*MATERIAL TO PROCESS*

┄┄┄┄┄┄

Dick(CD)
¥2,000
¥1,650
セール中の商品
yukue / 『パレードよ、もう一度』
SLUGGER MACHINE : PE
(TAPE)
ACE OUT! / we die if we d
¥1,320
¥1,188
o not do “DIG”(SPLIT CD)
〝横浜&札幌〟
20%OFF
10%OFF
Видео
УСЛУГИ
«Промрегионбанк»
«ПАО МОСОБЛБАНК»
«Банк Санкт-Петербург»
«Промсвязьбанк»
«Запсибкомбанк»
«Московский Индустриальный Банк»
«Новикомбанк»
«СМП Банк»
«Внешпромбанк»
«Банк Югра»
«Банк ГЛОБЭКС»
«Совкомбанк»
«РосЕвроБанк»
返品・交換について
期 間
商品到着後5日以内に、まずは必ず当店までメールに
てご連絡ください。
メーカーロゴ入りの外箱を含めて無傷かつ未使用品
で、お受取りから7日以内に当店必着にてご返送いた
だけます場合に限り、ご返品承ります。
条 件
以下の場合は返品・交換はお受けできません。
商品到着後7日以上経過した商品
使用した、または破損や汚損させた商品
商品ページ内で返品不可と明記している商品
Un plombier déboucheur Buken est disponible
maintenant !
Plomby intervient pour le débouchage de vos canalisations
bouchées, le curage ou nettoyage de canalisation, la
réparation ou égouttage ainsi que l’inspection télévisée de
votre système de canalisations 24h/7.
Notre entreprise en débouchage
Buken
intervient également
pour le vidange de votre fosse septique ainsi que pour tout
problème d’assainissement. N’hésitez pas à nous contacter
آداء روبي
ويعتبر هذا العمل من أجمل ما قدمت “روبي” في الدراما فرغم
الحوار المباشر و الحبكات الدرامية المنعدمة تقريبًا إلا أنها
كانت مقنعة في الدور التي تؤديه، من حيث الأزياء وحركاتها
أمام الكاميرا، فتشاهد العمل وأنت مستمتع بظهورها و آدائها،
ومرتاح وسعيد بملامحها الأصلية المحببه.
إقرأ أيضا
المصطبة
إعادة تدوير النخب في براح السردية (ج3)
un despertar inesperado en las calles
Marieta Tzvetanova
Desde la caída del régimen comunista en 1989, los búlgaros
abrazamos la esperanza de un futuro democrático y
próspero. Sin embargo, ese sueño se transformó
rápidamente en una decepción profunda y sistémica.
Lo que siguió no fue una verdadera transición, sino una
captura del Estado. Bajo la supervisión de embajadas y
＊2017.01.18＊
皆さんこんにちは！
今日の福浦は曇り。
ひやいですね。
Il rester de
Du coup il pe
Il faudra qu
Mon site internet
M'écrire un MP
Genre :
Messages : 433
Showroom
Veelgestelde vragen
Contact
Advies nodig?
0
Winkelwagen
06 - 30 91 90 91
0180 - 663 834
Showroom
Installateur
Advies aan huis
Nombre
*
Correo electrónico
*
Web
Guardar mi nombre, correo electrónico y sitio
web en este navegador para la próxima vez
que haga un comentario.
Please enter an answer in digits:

┄┄┄┄┄┄

*TASK*
Your answer should be the lines above from the one containing "un despertar inesperado en las calles" through the one containing "Du coup il pe", copied exactly and with both ends kept.

*YOUR RESPONSE*
un despertar inesperado en las calles
Marieta Tzvetanova
Desde la caída del régimen comunista en 1989, los búlgaros
abrazamos la esperanza de un futuro democrático y
próspero. Sin embargo, ese sueño se transformó
rápidamente en una decepción profunda y sistémica.
Lo que siguió no fue una verdadera transición, sino una
captura del Estado. Bajo la supervisión de embajadas y
＊2017.01.18＊
皆さんこんにちは！
今日の福浦は曇り。
ひやいですね。
Il rester de
Du coup il pe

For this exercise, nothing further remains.